PROBLEM STATEMENT –
Print every record below exactly, minus the pictures.

SUPPLIED DATA –

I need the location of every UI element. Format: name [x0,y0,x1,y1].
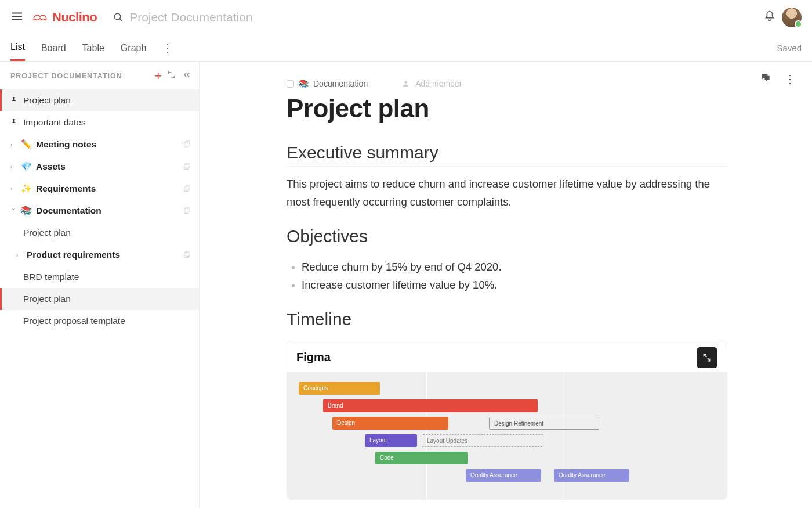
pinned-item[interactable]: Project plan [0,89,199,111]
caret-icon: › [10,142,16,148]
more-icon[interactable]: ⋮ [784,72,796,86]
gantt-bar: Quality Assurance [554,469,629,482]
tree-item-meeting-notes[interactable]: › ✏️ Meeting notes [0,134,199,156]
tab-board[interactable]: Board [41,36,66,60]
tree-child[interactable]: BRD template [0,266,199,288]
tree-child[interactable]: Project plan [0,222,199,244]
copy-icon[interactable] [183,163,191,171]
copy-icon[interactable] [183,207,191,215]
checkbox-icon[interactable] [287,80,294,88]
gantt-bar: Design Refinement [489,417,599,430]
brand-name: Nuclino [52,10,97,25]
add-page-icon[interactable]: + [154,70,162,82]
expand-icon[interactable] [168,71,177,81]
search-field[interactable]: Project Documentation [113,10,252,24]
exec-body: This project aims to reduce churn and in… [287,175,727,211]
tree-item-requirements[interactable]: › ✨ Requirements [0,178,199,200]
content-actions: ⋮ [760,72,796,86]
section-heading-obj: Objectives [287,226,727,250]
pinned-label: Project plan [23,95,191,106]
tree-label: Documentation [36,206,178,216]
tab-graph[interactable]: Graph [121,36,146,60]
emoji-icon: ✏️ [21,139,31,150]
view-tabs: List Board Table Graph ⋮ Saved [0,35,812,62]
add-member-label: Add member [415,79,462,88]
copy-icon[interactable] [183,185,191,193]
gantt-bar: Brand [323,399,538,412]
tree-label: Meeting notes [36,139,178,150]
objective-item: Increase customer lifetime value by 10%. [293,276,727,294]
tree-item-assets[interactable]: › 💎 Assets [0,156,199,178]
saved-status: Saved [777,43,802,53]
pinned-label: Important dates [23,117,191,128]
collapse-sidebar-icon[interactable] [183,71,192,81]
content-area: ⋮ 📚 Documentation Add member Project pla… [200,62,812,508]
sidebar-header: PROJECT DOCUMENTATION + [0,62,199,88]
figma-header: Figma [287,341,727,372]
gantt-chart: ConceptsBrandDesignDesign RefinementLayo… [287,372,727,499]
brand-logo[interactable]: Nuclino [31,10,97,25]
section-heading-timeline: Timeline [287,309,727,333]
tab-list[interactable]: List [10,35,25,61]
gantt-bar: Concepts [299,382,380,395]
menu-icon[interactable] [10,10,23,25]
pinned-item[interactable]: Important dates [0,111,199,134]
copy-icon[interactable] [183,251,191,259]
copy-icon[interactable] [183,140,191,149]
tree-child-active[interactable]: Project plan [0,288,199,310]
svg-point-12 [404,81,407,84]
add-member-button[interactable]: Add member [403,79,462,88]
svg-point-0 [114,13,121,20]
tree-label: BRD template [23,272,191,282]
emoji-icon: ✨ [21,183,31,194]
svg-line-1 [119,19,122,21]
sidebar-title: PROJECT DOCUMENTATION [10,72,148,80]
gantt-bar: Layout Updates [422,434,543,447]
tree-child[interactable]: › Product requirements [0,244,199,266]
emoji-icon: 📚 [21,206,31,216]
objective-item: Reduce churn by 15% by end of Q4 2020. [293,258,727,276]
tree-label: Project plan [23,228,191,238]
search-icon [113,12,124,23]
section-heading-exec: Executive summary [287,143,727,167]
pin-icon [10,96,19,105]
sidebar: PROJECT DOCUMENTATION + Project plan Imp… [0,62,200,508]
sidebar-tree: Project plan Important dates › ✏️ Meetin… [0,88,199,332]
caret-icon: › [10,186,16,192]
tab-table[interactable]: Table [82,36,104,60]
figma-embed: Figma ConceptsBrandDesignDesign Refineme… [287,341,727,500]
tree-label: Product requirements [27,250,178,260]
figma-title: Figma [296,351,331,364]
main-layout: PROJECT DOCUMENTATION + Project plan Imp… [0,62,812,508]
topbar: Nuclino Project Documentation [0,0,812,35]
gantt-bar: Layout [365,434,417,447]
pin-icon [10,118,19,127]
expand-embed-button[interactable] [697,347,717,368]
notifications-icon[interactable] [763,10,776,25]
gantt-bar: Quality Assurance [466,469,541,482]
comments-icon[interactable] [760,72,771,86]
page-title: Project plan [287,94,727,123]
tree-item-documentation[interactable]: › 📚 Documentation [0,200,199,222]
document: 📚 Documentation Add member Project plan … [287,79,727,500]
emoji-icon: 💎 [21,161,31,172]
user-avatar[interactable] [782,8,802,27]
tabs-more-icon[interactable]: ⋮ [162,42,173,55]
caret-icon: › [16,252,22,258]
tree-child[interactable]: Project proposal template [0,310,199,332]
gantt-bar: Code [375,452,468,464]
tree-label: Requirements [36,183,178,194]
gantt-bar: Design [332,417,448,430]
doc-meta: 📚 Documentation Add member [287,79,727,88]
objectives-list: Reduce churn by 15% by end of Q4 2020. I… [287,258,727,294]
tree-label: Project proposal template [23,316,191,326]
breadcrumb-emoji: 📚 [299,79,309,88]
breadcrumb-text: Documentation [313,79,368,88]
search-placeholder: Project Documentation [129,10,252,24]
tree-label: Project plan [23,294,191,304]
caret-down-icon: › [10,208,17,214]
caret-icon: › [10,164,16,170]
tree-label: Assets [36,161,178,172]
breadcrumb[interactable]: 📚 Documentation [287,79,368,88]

RESPONSE TO THIS TASK –
I need the location of every UI element. Format: name [x0,y0,x1,y1].
pinned-item[interactable]: Project plan [0,89,199,111]
caret-icon: › [10,142,16,148]
more-icon[interactable]: ⋮ [784,72,796,86]
gantt-bar: Quality Assurance [554,469,629,482]
tree-item-meeting-notes[interactable]: › ✏️ Meeting notes [0,134,199,156]
tab-board[interactable]: Board [41,36,66,60]
tree-child[interactable]: BRD template [0,266,199,288]
tree-child[interactable]: Project plan [0,222,199,244]
copy-icon[interactable] [183,163,191,171]
copy-icon[interactable] [183,207,191,215]
checkbox-icon[interactable] [287,80,294,88]
gantt-bar: Design Refinement [489,417,599,430]
brand-name: Nuclino [52,10,97,25]
add-page-icon[interactable]: + [154,70,162,82]
expand-icon[interactable] [168,71,177,81]
search-field[interactable]: Project Documentation [113,10,252,24]
exec-body: This project aims to reduce churn and in… [287,175,727,211]
tree-item-requirements[interactable]: › ✨ Requirements [0,178,199,200]
content-actions: ⋮ [760,72,796,86]
section-heading-obj: Objectives [287,226,727,250]
pinned-label: Project plan [23,95,191,106]
tree-label: Documentation [36,206,178,216]
tab-graph[interactable]: Graph [121,36,146,60]
emoji-icon: ✏️ [21,139,31,150]
view-tabs: List Board Table Graph ⋮ Saved [0,35,812,62]
add-member-label: Add member [415,79,462,88]
copy-icon[interactable] [183,185,191,193]
gantt-bar: Brand [323,399,538,412]
tree-label: Meeting notes [36,139,178,150]
objective-item: Increase customer lifetime value by 10%. [293,276,727,294]
tree-item-assets[interactable]: › 💎 Assets [0,156,199,178]
saved-status: Saved [777,43,802,53]
pinned-label: Important dates [23,117,191,128]
collapse-sidebar-icon[interactable] [183,71,192,81]
content-area: ⋮ 📚 Documentation Add member Project pla… [200,62,812,508]
sidebar-header: PROJECT DOCUMENTATION + [0,62,199,88]
figma-header: Figma [287,341,727,372]
gantt-chart: ConceptsBrandDesignDesign RefinementLayo… [287,372,727,499]
brand-logo[interactable]: Nuclino [31,10,97,25]
section-heading-timeline: Timeline [287,309,727,333]
tab-list[interactable]: List [10,35,25,61]
gantt-bar: Concepts [299,382,380,395]
menu-icon[interactable] [10,10,23,25]
pinned-item[interactable]: Important dates [0,111,199,134]
copy-icon[interactable] [183,251,191,259]
copy-icon[interactable] [183,140,191,149]
tree-child-active[interactable]: Project plan [0,288,199,310]
svg-point-12 [404,81,407,84]
add-member-button[interactable]: Add member [403,79,462,88]
svg-point-0 [114,13,121,20]
tree-label: BRD template [23,272,191,282]
emoji-icon: ✨ [21,183,31,194]
svg-line-1 [119,19,122,21]
sidebar-title: PROJECT DOCUMENTATION [10,72,148,80]
gantt-bar: Layout Updates [422,434,543,447]
tree-child[interactable]: › Product requirements [0,244,199,266]
emoji-icon: 📚 [21,206,31,216]
objective-item: Reduce churn by 15% by end of Q4 2020. [293,258,727,276]
tree-label: Project plan [23,228,191,238]
search-icon [113,12,124,23]
section-heading-exec: Executive summary [287,143,727,167]
pin-icon [10,96,19,105]
sidebar: PROJECT DOCUMENTATION + Project plan Imp… [0,62,200,508]
sidebar-tree: Project plan Important dates › ✏️ Meetin… [0,88,199,332]
caret-icon: › [10,186,16,192]
tab-table[interactable]: Table [82,36,104,60]
figma-embed: Figma ConceptsBrandDesignDesign Refineme… [287,341,727,500]
tree-label: Product requirements [27,250,178,260]
figma-title: Figma [296,351,331,364]
main-layout: PROJECT DOCUMENTATION + Project plan Imp… [0,62,812,508]
topbar: Nuclino Project Documentation [0,0,812,35]
gantt-bar: Layout [365,434,417,447]
pin-icon [10,118,19,127]
expand-embed-button[interactable] [697,347,717,368]
notifications-icon[interactable] [763,10,776,25]
gantt-bar: Quality Assurance [466,469,541,482]
comments-icon[interactable] [760,72,771,86]
page-title: Project plan [287,94,727,123]
tree-item-documentation[interactable]: › 📚 Documentation [0,200,199,222]
document: 📚 Documentation Add member Project plan … [287,79,727,500]
emoji-icon: 💎 [21,161,31,172]
user-avatar[interactable] [782,8,802,27]
tabs-more-icon[interactable]: ⋮ [162,42,173,55]
caret-icon: › [16,252,22,258]
tree-child[interactable]: Project proposal template [0,310,199,332]
gantt-bar: Code [375,452,468,464]
tree-label: Requirements [36,183,178,194]
gantt-bar: Design [332,417,448,430]
doc-meta: 📚 Documentation Add member [287,79,727,88]
objectives-list: Reduce churn by 15% by end of Q4 2020. I… [287,258,727,294]
tree-label: Project proposal template [23,316,191,326]
breadcrumb-emoji: 📚 [299,79,309,88]
breadcrumb-text: Documentation [313,79,368,88]
search-placeholder: Project Documentation [129,10,252,24]
tree-label: Project plan [23,294,191,304]
caret-down-icon: › [10,208,17,214]
caret-icon: › [10,164,16,170]
tree-label: Assets [36,161,178,172]
breadcrumb[interactable]: 📚 Documentation [287,79,368,88]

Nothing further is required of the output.